Swinburne, 31, of Rochester, N.Y., was elected by his peers to address them at commencement, but feels he has them to thank. "You learn how to build relationships from your class, how to talk to your classmates about medical problems, how to listen," he said. "This then becomes the way you listen and talk with your patients. These core skills develop out of the relationships you build in medical school, when you are being pushed and pulled by your peers working towards your common goals."

Swinburne sees his identity as a physician as a composite of his colleagues and friends and the diverse backgrounds they brought to Weill Cornell. In his class he found people who had done brilliant work as scientists and engineers, he said, but also more unexpected classmates, like his roommate who worked as a fiction editor for years before going to medical school. Looking back at his time learning together with a lead dancer from the Pennsylvania ballet, a Broadway pianist, an art photographer and a U.S. Naval pilot, the diversity of experience in his class still astounds him.

Swinburne, too, took an untraditional route to medical school. He went to Princeton University planning to study jazz performance and mathematics but changed majors to religious studies focusing on social criticism and urban politics in America. After graduation, Swinburne worked as a fellow in the Princeton Project 55 public interest program, serving as a teacher and development director at St. Mark the Evangelist, a small Catholic K-8 school in Harlem. His time at St. Mark's reaffirmed his passion for teaching and community work, but he left New York after his fellowship to study anthropology as a graduate student at the University of Chicago. When he found that he missed the daily connections he built as a teacher, he left Chicago for California, where he resumed work as a teacher and fundraiser for educational non-profits.

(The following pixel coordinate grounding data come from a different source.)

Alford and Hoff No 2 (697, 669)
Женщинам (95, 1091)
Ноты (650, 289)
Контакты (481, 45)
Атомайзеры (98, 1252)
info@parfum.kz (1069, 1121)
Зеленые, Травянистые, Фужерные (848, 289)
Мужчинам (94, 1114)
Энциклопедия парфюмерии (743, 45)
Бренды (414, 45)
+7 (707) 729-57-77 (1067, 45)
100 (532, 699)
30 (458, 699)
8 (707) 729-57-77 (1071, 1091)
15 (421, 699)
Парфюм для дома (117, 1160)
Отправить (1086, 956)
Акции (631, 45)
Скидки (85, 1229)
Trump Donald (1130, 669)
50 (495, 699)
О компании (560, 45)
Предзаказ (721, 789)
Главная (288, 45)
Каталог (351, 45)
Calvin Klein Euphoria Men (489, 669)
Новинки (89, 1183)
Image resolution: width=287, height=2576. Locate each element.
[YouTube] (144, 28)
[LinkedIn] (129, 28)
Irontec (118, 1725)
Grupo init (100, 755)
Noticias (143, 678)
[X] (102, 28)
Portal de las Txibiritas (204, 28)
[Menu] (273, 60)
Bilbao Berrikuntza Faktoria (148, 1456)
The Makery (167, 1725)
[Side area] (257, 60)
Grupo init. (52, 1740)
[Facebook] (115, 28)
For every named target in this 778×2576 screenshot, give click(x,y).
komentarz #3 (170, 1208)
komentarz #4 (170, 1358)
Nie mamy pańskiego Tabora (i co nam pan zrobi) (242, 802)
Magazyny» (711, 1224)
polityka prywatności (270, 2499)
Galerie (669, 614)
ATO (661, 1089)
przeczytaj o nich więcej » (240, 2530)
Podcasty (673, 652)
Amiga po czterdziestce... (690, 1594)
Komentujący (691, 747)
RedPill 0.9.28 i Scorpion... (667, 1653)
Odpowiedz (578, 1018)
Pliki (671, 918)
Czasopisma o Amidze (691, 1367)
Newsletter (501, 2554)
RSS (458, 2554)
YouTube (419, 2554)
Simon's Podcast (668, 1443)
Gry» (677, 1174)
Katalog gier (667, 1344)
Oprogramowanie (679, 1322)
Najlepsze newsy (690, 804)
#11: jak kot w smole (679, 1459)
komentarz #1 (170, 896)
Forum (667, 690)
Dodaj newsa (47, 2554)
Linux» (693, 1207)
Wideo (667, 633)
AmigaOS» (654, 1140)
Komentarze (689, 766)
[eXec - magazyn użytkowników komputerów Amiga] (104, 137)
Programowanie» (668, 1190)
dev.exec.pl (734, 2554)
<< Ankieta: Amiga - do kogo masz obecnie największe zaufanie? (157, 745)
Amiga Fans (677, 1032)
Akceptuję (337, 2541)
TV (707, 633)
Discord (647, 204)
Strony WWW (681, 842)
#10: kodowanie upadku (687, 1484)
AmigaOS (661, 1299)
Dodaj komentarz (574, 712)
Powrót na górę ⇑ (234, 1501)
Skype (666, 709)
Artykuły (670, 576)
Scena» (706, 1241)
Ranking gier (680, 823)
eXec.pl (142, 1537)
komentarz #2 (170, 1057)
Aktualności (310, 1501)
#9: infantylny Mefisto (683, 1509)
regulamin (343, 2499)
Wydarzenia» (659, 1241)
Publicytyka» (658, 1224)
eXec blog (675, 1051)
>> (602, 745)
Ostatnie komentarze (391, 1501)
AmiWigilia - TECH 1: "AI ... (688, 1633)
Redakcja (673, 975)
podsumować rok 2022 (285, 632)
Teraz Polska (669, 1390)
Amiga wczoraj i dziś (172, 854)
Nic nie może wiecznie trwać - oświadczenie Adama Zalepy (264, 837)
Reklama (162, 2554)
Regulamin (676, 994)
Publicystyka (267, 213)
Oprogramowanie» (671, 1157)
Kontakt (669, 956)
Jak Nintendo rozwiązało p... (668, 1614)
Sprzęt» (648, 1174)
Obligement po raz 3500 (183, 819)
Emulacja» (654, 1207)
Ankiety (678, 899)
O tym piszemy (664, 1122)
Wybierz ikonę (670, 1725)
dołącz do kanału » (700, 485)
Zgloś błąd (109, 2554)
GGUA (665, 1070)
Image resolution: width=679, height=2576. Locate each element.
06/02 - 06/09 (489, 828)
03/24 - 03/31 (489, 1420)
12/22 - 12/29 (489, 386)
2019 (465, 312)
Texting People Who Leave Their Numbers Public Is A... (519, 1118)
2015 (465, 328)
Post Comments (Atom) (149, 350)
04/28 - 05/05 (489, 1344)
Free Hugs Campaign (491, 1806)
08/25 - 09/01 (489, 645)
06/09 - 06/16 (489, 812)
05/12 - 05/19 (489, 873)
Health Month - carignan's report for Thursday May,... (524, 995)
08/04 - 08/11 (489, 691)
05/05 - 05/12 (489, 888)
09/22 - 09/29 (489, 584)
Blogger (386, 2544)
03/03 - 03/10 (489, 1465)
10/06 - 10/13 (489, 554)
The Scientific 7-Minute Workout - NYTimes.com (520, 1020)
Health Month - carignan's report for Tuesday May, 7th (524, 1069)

Medicine finally came to him when a friend tipped him off about a volunteer position in the San Francisco General Hospital Emergency Department. "Everyone comes to the emergency room," he said. "Every social world is compressed there in all these adjacent, simultaneous microdramas. You'd get a kid who crashed his bike in the room next to a homeless woman in preterm labor down the hall from someone's grandfather who just had a stroke.

"My small job had two parts: do chest compressions in codes and otherwise just attend to the patients and families as their various emotional crises bubbled over throughout the unit," he added. "Even in this role, it just struck me that the variety of life I saw in one ED hour was more interesting than what I'd see in a month at any of my regular jobs."

After completing a quick, patchwork post-baccalaureate through various University of California, Berkeley programs, Swinburne enrolled at Weill Cornell, where he became active in student life. He was elected president of his class and joined Motivating Action through Community Health Outreach — or MAChO — a student organization that partners with education programs in New York City to prevent childhood obesity.

During his four years he developed key friendships with his classmates and faculty mentors, who have made his time at the medical college memorable. He's been a student and a teacher, a friend and a colleague. These interactions — professional and personal — have inspired him and kept him motivated.

Swinburne and his classmates will soon scatter across the country to embark on the next step in their medical journeys — he will start a residency in internal medicine at the University of California, Los Angeles David Geffen School of Medicine in June — and commencement represents the last time they will all be together. But no matter where their careers take them, they will always be connected to each other.

"Whatever I'm able to give to my future patients, students and colleagues elsewhere," he said, "will be thanks, in large part, to what these people have given me."